Em verdade Anora tem uma certa irregularidade no ritmo, do casamento em Las Vegas em diante, porém a peteca não cai pois as sequências tragicômicas dos armênios e do russo Igor (Yura Borisov, encarnando com maestria um troglodita sensível) com Anora e Vanya provocam crise de ansiedade e de risos. A coisa fica um pouco caricata demais quando os pais de Vanya entram em cena ou quando Anora briga com uma outra dançarina por causa de Vanya mas é possível compreender o gesto de Baker ali, de retratar os conflitos entre as pessoas que pertencem a diferentes etnias, nacionalidades e que estão em lugares da hierarquia social bem definidos e distintivos entre si. E sendo a fada madrinha dos excluídos da sociedade como ele é, Baker molda o vínculo emocional entre Anora e Igor com singeleza, proporcionando um pouco de compaixão e amor para a heroína, um mundo tão cínico e cinza, onde os oligarcas com poder acham que podem esmagar todos pelo caminho.

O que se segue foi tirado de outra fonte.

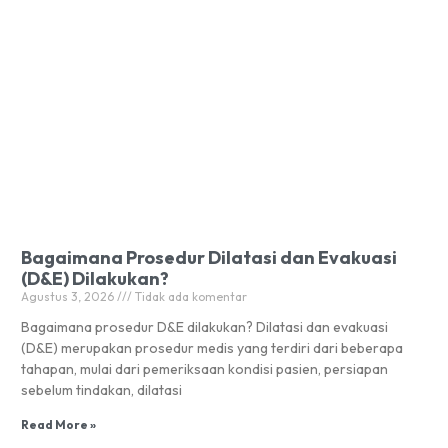
Bagaimana Prosedur Dilatasi dan Evakuasi
(D&E) Dilakukan?
Agustus 3, 2026
Tidak ada komentar
Bagaimana prosedur D&E dilakukan? Dilatasi dan evakuasi
(D&E) merupakan prosedur medis yang terdiri dari beberapa
tahapan, mulai dari pemeriksaan kondisi pasien, persiapan
sebelum tindakan, dilatasi
Read More »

Então, fica claro e cristalino que Anora não é uma história de amor; talvez nem seja uma comédia romântica, as comparações que vem sendo feitas desde Cannes com Uma Linda Mulher são bem descabidas, por várias razões mas em específico por Anora não trazer uma objetificação de sua heroina para o bel prazer do olhar masculino. Anora usa o sexo como uma barganha, algo que a pode projetar ou ajudar a alcançar o status que necessita. Como Hepburn em California Story de maneira implícita e Streisand em Essa Pequena É Uma Parada de forma mais frontal. Bogdanovich fez um clássico tardio da comédia amalucada e agora, Sean Baker gerou uma neo comédia amalucada reflexiva, que lhe rendeu a Palma de Ouro em Cannes e pode não parar por aí.